= Beginning of Section =

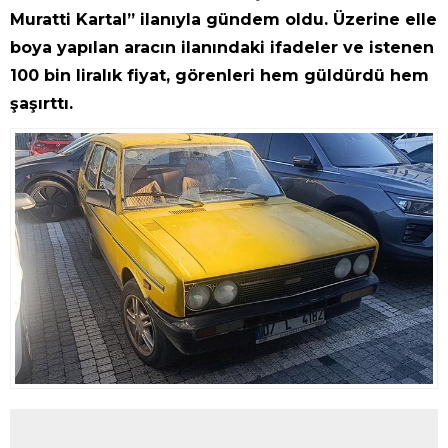
Muratti Kartal” ilanıyla gündem oldu. Üzerine elle
boya yapılan aracın ilanındaki ifadeler ve istenen
100 bin liralık fiyat, görenleri hem güldürdü hem
şaşırttı.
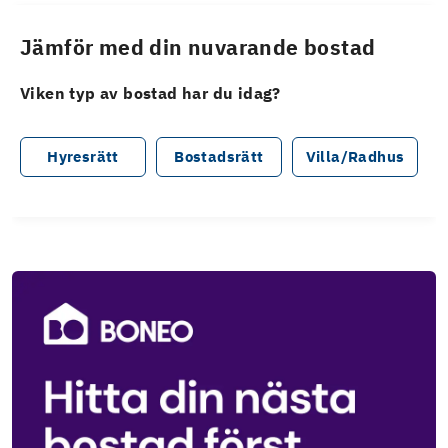
Jämför med din nuvarande bostad
Viken typ av bostad har du idag?
Hyresrätt
Bostadsrätt
Villa/Radhus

= End of Section =

### Task prompt
Each record should appear again exactly as it stands, with no picture included.

### Written answer
Muratti Kartal” ilanıyla gündem oldu. Üzerine elle
boya yapılan aracın ilanındaki ifadeler ve istenen
100 bin liralık fiyat, görenleri hem güldürdü hem
şaşırttı.
Jämför med din nuvarande bostad
Viken typ av bostad har du idag?
Hyresrätt
Bostadsrätt
Villa/Radhus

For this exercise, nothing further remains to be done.